◆ EXCERPTED DATA ◆
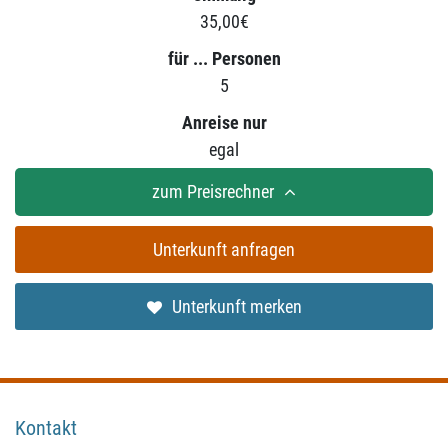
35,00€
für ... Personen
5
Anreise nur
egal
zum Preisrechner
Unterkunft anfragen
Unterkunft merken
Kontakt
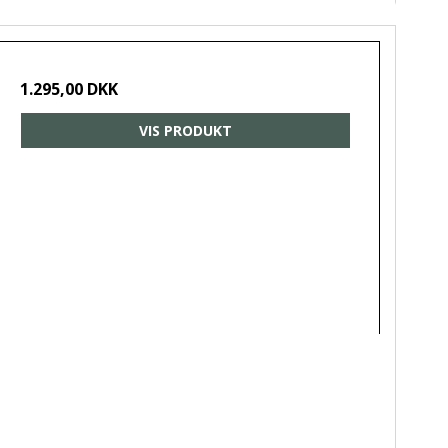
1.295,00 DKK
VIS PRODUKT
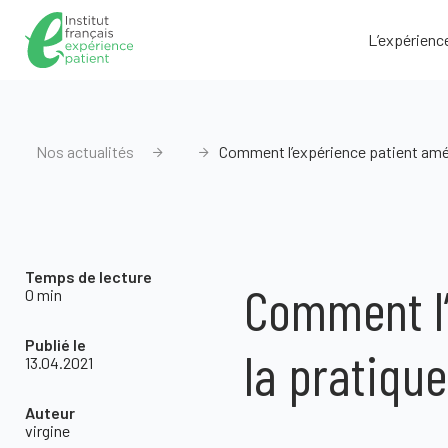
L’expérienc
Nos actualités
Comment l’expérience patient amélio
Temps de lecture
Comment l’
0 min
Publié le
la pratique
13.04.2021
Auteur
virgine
==
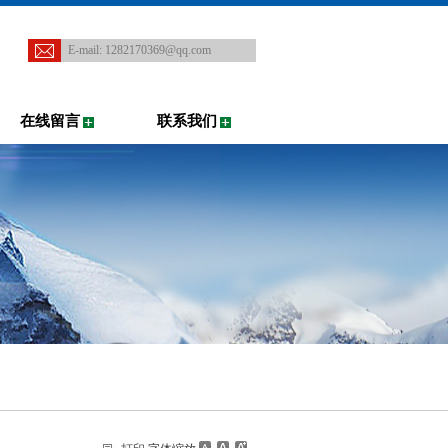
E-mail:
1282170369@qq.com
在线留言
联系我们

◆ TASK TO CARRY OUT ◆
Only one number is wanted: how many lines in the records above contain the string "Unterkunft".

◆ TASK RESPONSE ◆
2